FIG. 16 is a block diagram showing an overall configuration of a camera with blink detection function according to a third example of the present invention.

FIG. 17 is a flowchart showing the operation of the main part of the camera of the third embodiment of the present invention.

FIG. 18 is a block diagram showing an overall configuration of a camera with blink detection function according to a fourth example of the present invention.

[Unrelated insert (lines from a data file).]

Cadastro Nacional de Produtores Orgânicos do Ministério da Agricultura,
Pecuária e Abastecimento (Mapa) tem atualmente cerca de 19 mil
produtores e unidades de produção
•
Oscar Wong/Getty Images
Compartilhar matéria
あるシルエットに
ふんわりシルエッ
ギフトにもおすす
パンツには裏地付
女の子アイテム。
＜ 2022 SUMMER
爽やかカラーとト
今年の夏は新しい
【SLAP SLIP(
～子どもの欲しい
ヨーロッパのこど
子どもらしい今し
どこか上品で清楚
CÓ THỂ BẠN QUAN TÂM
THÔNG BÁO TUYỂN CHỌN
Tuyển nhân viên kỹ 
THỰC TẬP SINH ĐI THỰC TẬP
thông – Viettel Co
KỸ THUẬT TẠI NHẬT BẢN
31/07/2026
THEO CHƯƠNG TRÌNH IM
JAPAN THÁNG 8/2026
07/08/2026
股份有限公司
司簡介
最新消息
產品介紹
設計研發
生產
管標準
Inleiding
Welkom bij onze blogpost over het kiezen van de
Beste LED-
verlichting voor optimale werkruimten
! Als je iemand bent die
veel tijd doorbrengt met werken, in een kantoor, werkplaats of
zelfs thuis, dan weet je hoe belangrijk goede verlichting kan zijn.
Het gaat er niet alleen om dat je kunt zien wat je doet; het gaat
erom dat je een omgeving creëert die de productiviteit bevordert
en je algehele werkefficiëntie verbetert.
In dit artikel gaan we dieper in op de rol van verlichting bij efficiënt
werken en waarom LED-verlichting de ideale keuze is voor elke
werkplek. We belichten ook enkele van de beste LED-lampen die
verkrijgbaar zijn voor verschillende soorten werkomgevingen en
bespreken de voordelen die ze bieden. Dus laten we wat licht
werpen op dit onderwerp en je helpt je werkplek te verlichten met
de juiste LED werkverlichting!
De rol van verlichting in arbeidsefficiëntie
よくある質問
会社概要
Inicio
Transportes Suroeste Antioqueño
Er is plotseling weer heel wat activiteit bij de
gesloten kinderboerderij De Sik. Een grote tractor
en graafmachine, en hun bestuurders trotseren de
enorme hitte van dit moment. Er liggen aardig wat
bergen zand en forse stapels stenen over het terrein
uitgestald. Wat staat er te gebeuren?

FIG. 19 is a flowchart showing the operation of the camera of the fourth embodiment of the present invention.

[Explanation of symbols]

 1,39 System controller 7,45 Mode dial 15,53 Release switch 16,54 Shooting screen size selector switch 18a, 18b Panorama light shield 25 SPD 26 Light shield mask 32 Eye illumination iRED 34 External timer (TEX) 56a, 56b Panorama light shield Board 63 Image sensor 76 Blinking trigger prohibition switch 77 Startup function changeover switch

Claims (7)

[Claims] 1. A camera with a blink detection function, comprising: a blink detection means for detecting blinking of an eyeball; and a mode selection means for selecting any one of a plurality of operation modes of the camera. When the blinking intended by the person is detected, a blinking detection function is provided, which is provided with a startup function designating means for designating a function to be activated according to the operation mode selected by the mode selecting means. camera. 2. Designated by the activation function designating means,
2. The camera with blink detection function according to claim 1, further comprising a function selection unit that selects a function to be activated according to the operation mode from a plurality of functions. 3. The camera with blink detection function according to claim 1, wherein the plurality of operation modes of the camera include at least a plurality of exposure control modes. 4. The camera with blink detection function according to claim 1, wherein one of the activated functions is an exposure start operation of the camera. 5. The camera with a blink detection function according to claim 1, wherein one of the activated functions is a photographing screen size switching operation. 6. The camera with a blink detection function according to claim 1, further comprising a start prohibiting unit that prohibits start of a predetermined function by blinking. 7. The display device according to claim 1, further comprising a display unit that has a plurality of display units for displaying the functions that can be activated, and that displays a display unit corresponding to the designated function. Camera with blink detection function.